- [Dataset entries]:

===

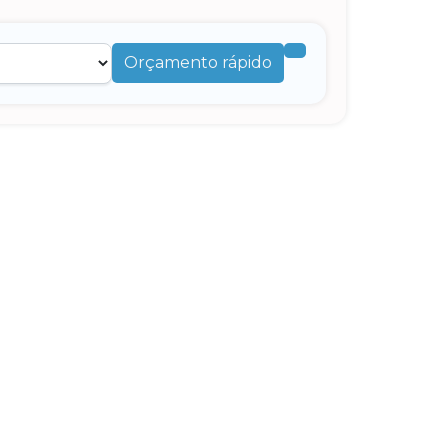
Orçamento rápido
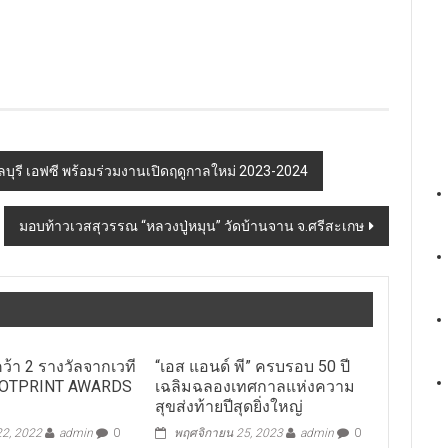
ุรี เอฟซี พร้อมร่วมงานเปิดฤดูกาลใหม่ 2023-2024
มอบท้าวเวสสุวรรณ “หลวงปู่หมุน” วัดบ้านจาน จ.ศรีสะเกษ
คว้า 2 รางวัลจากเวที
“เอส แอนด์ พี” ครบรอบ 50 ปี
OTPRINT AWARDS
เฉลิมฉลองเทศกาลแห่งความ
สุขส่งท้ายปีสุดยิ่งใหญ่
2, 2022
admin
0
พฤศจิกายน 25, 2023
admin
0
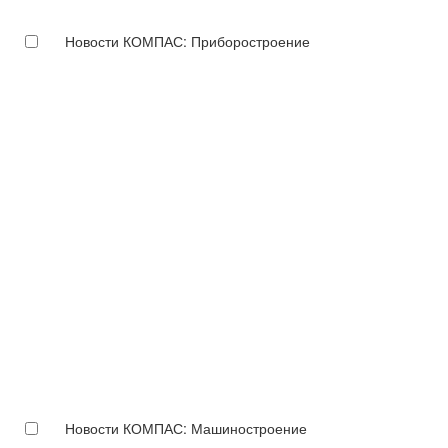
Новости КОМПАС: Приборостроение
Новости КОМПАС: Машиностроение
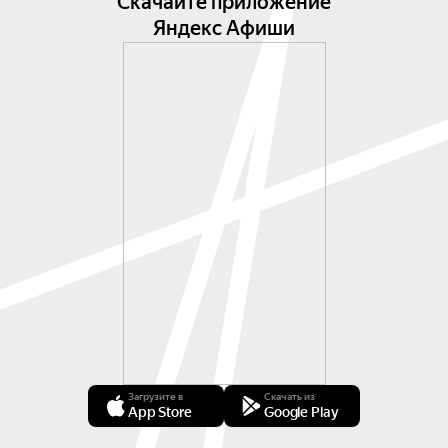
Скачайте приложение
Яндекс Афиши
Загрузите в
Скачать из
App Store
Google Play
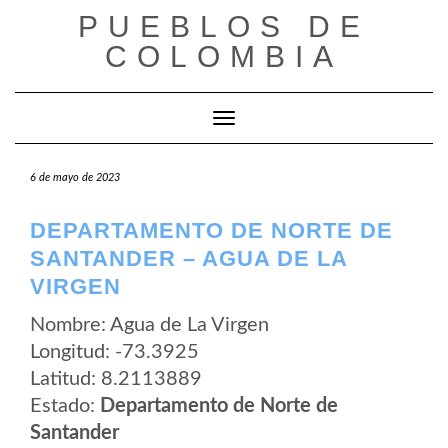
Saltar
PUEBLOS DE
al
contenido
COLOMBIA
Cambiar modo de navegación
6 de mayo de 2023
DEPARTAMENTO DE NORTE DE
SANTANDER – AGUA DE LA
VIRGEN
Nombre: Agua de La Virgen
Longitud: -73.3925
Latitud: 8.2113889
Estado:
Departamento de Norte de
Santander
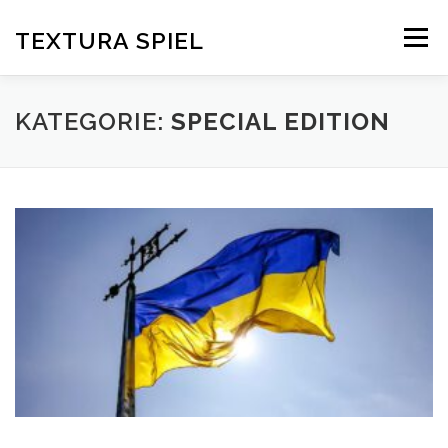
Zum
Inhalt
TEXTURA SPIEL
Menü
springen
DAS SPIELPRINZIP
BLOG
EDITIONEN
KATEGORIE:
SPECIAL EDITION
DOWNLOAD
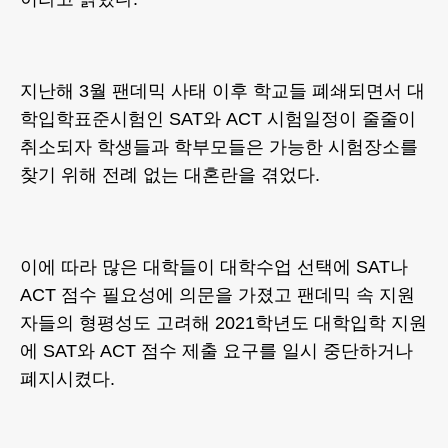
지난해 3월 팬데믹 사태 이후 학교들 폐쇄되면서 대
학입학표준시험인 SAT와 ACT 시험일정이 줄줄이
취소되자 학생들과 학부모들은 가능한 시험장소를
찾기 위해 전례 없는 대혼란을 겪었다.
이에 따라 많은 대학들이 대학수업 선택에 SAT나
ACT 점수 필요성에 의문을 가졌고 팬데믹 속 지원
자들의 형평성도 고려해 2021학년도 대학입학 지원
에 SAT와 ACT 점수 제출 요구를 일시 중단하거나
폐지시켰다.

===

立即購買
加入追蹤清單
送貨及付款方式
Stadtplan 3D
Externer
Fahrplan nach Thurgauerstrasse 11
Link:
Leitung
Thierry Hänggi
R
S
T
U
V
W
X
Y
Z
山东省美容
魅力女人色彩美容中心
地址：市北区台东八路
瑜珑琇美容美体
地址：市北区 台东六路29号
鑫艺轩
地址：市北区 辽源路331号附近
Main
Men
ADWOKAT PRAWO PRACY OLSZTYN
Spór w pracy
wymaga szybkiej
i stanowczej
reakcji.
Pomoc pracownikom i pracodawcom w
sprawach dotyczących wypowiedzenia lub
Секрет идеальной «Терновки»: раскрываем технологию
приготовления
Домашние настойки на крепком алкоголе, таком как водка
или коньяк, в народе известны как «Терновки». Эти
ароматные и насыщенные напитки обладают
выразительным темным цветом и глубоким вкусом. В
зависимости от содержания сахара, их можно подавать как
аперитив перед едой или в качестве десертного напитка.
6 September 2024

===

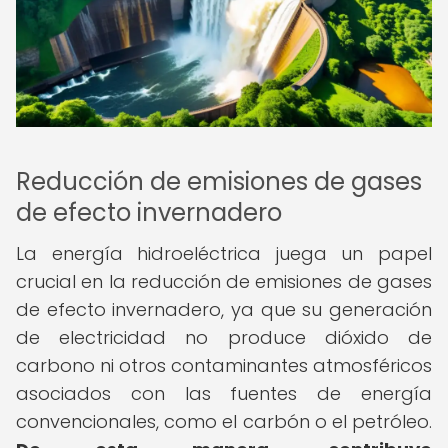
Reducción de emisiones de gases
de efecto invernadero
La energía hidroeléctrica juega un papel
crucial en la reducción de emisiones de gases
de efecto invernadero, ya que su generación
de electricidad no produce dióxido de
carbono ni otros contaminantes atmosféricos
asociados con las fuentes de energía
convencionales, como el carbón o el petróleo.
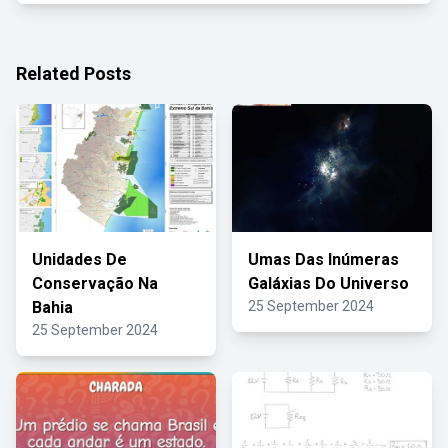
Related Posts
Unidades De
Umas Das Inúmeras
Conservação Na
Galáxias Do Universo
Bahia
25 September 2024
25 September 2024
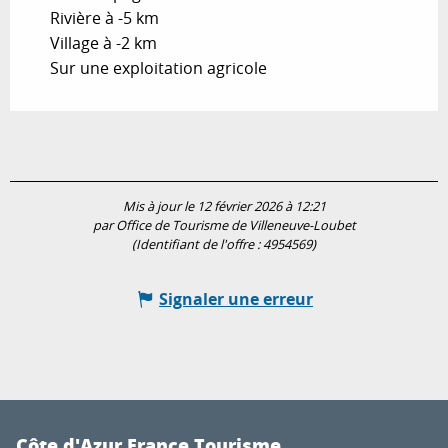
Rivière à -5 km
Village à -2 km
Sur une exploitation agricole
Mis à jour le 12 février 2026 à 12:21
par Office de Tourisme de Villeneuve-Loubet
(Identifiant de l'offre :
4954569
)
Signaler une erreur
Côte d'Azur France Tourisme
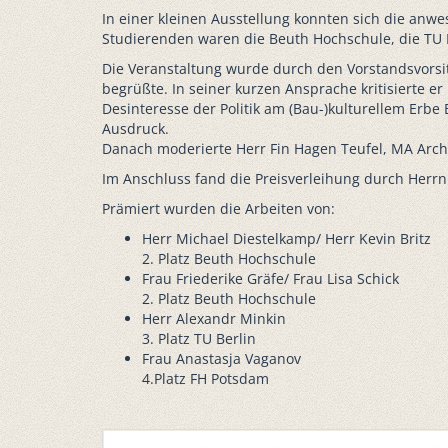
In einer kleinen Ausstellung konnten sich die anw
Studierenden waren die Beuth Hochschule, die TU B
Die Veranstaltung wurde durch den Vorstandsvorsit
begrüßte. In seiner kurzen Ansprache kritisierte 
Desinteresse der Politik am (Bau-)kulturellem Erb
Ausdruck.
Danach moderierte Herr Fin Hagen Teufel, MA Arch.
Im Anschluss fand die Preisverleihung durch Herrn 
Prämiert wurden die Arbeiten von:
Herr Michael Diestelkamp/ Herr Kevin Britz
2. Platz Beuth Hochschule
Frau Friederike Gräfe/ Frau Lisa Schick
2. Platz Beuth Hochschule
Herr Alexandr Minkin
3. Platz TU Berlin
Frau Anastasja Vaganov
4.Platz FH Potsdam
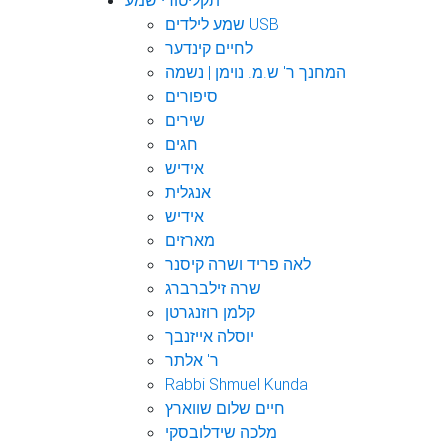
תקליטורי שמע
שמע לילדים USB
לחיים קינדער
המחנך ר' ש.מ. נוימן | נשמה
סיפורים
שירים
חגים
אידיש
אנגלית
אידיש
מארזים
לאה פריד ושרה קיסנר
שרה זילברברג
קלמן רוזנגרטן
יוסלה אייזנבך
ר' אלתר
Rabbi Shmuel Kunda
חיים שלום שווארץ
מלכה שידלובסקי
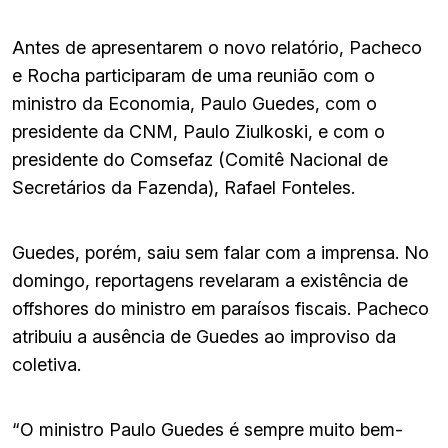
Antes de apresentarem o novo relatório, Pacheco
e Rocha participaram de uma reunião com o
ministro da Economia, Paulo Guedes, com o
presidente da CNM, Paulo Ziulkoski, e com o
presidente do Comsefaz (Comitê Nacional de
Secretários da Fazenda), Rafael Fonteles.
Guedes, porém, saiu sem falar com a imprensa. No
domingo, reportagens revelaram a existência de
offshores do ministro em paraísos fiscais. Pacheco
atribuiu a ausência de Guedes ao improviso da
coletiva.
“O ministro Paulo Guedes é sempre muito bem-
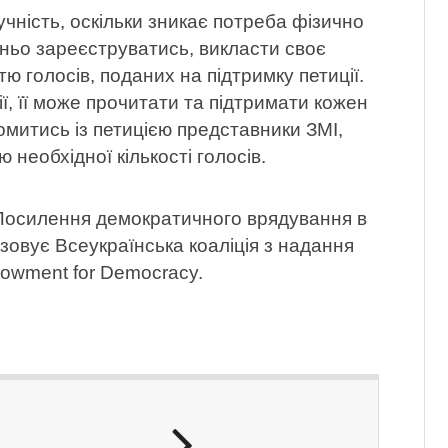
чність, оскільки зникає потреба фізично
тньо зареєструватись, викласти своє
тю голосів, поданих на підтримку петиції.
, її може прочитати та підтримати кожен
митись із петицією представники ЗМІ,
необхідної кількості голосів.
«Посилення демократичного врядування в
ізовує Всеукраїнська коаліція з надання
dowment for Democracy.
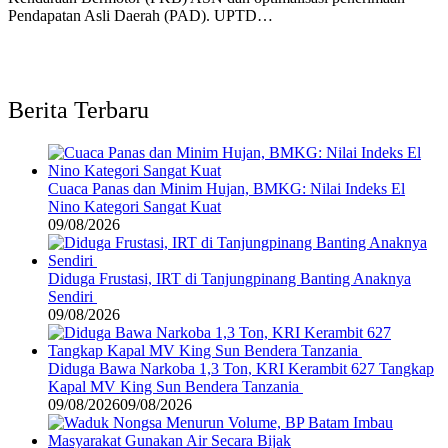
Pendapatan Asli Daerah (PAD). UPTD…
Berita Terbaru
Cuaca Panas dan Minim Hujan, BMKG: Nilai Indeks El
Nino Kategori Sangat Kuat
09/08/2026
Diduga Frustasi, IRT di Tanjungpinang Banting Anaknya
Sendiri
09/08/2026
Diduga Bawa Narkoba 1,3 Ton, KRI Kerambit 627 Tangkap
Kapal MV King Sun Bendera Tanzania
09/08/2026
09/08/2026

===

- [Brief]: Reproduce, exactly and only, the lines of the records above starting at the line with "Côte d'Azur France Tourisme" and ending at the line with "Herr Michael Diestelkamp/ Herr Kevin Britz", both included. Leave every picture out.

- [Output for this exercise]:
Côte d'Azur France Tourisme
In einer kleinen Ausstellung konnten sich die anw
Studierenden waren die Beuth Hochschule, die TU B
Die Veranstaltung wurde durch den Vorstandsvorsit
begrüßte. In seiner kurzen Ansprache kritisierte 
Desinteresse der Politik am (Bau-)kulturellem Erb
Ausdruck.
Danach moderierte Herr Fin Hagen Teufel, MA Arch.
Im Anschluss fand die Preisverleihung durch Herrn 
Prämiert wurden die Arbeiten von:
Herr Michael Diestelkamp/ Herr Kevin Britz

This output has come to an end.